The Science of Sound and Digital Audio (Designing Web Audio)

1968: Jimi Hendrix uses feedback to play "The Star Spangled Banner" at Woodstock, taking the electric guitar where it has never gone before.

1978: 100,000 people stand in awe and silence in the sweltering heat of Jamaica's national stadium, struck by the power and emotion of Bob Marley's "RedemptionSong."

1998: The last note of the Bach Cello Suites reverberates throughout a state-of-the-art concert hall, and the audience stands in applause as Yo-Yo Ma takes a final bow with his 1712 Davidoff Stradivarius cello.

2000: Riding the wave of a new music revolution, an up-and-coming singer-songwriter without a record contract builds an enthusiastic fan base by publishing her music on MP3 sites.

These four moments in history demonstrate music's power to transform, excite, and entertain people. They illustrate a technical and artistic mastery of sound production and music-making by highly skilled artists. And they show the dedication of audiences around the world who travel great distances and ignore numerous technical challenges to hear their music.

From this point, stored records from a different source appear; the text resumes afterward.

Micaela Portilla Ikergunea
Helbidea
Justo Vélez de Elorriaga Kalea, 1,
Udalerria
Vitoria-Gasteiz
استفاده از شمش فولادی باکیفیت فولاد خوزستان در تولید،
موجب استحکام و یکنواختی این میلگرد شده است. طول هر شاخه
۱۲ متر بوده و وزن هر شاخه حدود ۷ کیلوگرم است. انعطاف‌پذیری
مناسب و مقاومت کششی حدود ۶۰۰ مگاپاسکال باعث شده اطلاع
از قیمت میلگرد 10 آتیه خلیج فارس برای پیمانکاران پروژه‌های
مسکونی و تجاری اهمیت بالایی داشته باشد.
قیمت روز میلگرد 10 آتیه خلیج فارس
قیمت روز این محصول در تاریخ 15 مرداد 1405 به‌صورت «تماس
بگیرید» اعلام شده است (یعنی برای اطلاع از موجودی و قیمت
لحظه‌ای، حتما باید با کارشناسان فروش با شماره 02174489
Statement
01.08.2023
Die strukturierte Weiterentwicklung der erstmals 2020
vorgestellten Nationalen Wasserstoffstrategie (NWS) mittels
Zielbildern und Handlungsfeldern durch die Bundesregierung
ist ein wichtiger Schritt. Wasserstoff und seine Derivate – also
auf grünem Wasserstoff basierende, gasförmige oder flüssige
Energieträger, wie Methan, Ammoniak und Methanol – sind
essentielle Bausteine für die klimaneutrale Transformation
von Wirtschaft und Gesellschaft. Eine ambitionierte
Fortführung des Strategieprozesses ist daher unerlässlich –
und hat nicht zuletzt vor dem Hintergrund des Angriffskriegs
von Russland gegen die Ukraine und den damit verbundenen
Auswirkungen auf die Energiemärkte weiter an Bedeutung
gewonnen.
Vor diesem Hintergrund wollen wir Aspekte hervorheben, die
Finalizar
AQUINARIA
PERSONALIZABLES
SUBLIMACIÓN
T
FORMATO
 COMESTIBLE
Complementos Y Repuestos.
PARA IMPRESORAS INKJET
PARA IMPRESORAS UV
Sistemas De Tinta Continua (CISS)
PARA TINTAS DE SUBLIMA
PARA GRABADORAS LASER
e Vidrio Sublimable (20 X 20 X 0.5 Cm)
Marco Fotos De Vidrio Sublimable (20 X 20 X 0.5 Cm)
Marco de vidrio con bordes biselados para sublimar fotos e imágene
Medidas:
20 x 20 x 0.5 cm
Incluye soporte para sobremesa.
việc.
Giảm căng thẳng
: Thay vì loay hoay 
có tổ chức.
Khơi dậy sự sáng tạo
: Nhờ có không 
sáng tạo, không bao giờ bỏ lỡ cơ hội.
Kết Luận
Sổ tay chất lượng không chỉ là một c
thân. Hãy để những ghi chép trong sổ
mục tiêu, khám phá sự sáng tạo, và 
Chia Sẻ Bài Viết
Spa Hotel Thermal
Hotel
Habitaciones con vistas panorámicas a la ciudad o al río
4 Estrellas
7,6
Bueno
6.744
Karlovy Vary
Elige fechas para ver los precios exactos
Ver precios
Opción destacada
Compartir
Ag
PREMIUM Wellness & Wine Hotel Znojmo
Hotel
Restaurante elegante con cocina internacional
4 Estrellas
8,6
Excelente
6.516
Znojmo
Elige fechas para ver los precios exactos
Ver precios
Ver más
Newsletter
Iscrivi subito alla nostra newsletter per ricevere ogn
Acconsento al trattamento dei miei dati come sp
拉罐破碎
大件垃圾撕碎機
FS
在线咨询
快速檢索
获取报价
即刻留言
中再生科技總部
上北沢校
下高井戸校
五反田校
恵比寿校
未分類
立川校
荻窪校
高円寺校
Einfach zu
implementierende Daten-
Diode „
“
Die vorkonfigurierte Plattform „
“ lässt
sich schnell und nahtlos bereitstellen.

Musicians spend years practicing the manipulation of sound. And they are always on the lookout for just the right instrument. Fans spend thousands of dollars on music collections, hi-fi stereo equipment, and concert tickets, all in pursuit of a good listening experience. So what does all this boil down to? The scientific phenomena of acoustics and sound wave production.

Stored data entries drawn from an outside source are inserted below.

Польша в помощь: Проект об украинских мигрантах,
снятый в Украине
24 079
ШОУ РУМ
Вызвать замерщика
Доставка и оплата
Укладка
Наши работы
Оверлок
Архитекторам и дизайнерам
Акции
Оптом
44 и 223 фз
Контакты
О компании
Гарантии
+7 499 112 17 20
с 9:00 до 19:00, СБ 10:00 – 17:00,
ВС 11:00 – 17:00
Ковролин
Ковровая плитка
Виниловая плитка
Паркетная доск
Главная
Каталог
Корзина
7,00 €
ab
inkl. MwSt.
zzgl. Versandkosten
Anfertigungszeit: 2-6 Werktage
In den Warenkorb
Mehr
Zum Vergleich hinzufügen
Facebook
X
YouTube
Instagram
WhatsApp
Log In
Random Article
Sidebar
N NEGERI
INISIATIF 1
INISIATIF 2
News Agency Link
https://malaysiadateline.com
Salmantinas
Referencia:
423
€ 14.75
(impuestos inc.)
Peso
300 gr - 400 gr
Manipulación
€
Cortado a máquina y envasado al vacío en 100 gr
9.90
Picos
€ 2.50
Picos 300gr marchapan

The difference between the sound an artist produces in a concert hall and the sound produced by the beginning student with a MIDI synthesizer player at home has everything to do with how the quality, tone, richness, and substance of the sound waves reaches our ears. This chapter won't teach you how to become the next Hendrix, but it does examine the scientific phenomena of sound to help you design and produce better web audio.

2.1. The science of sound

Sound is the vibration of air molecules or variation in air pressure that can be sensed by the ear. The pattern and rate of audible vibrations give sound its unique quality. The range of auditory perception is approximately 20 cycles (or fluctuations) of air pressure per second to 20,000 cycles per second. Air pressure fluctuations outside of this range are not audible to the human ear and are called subsonic (less than 20 cycles per second) and ultrasonic (more than 20,000 cycles per second) vibrations.

Sound is generated by a friction-producing force such as a drum stick hitting a cymbal, a bow moving across a cello string, or a vibrating speaker cone that sets the surrounding air molecules into motion. From the point of impact or disturbance, sound waves or patterns of vibrating air molecules radiate outwards through the atmosphere to the ear like the ripples of water on a pond. Figure 2-1 shows a sound produced by a cello as it emanates from a speaker cone.

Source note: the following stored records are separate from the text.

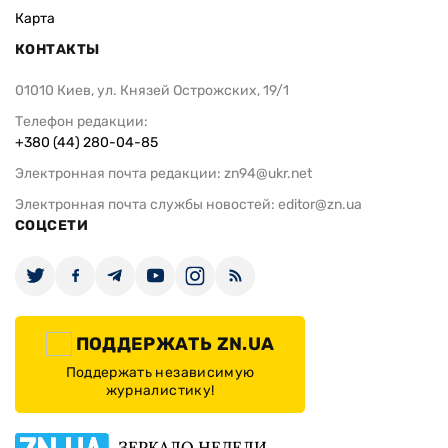
Карта
КОНТАКТЫ
01010 Киев, ул. Князей Острожских, 19/1
Телефон редакции:
+380 (44) 280-04-85
Электронная почта редакции:
zn94@ukr.net
Электронная почта службы новостей:
editor@zn.ua
СОЦСЕТИ
ПОДДЕРЖАТЬ ZN.UA
Поддержать независимую
журналистику!
ЗЕРКАЛО НЕДЕЛИ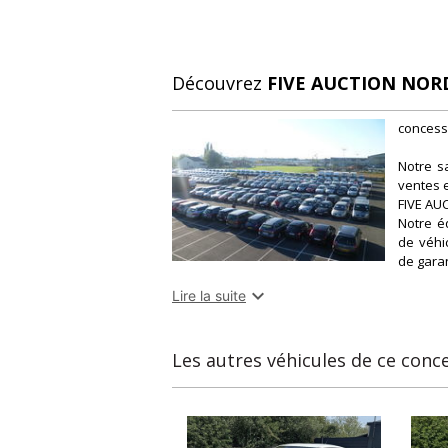
Découvrez
FIVE AUCTION NOR
concess
Notre s
ventes e
FIVE AUC
Notre é
de véhic
de garan

Lire la suite
N'hésit
pour tou
Notre é
Les autres véhicules de ce conc
vendred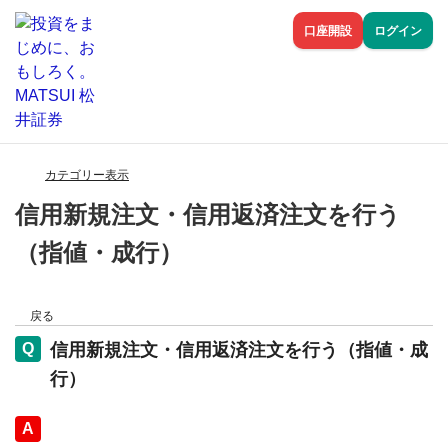
口座開設
ログイン
カテゴリー表示
信用新規注文・信用返済注文を行う
（指値・成行）
戻る
信用新規注文・信用返済注文を行う（指値・成
行）
回答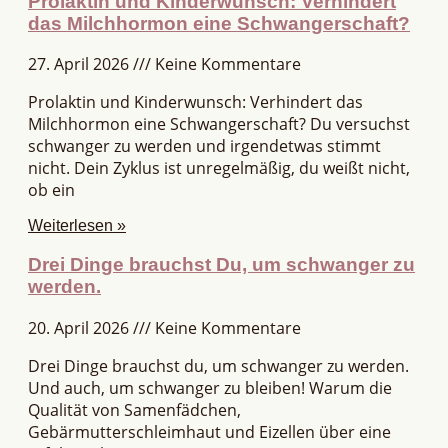
Prolaktin und Kinderwunsch: Verhindert
das Milchhormon eine Schwangerschaft?
27. April 2026
Keine Kommentare
Prolaktin und Kinderwunsch: Verhindert das
Milchhormon eine Schwangerschaft? Du versuchst
schwanger zu werden und irgendetwas stimmt
nicht. Dein Zyklus ist unregelmäßig, du weißt nicht,
ob ein
Weiterlesen »
Drei Dinge brauchst Du, um schwanger zu
werden.
20. April 2026
Keine Kommentare
Drei Dinge brauchst du, um schwanger zu werden.
Und auch, um schwanger zu bleiben! Warum die
Qualität von Samenfädchen,
Gebärmutterschleimhaut und Eizellen über eine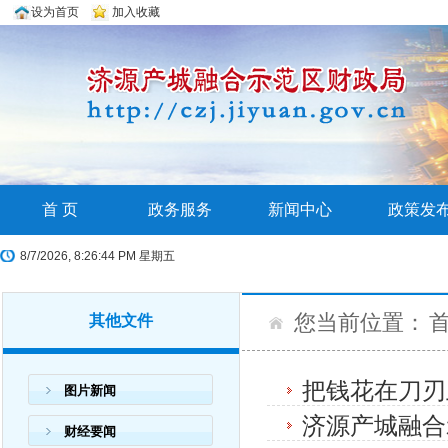
设为首页
加入收藏
首 页
政务服务
新闻中心
政策发
8/7/2026, 8:26:45 PM 星期五
您当前位置：
其他文件
把钱花在刀刃
图片新闻
济源产城融合
财经要闻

Figure 2-1. A speaker cone produces sound waves by vibrating surrounding air molecules in fast, rhythmic bursts of energy

As sound waves produced from a cello move rapidly outward through the atmosphere, they reflect off the various surfaces in the room and divide and multiply into thousands of reflections. Once these reflections reach the ear, they are converted into electrical nerve impulses and sent to the brain where they are stored and interpreted as a beautiful "cello" sound. Similarly, these air pressure fluctuations or reflections can be converted into electrical waves or signals with a microphone and sent to a recording device that stores a "waveform" pattern.

The unique pattern of air pressure variations or sound reflections produced by an instrument or a speaker cone are known as waveforms. Figure 2-2 illustrates three different sounds and their unique waveforms. In audio recording and web broadcasting, it is the ability to accurately capture and reproduce these waveforms that results in good sound quality. Improper recording and mastering techniques, poor equipment, and other mistakes may result in a blurred or distorted replication of the original waveform, resulting in poor sound quality.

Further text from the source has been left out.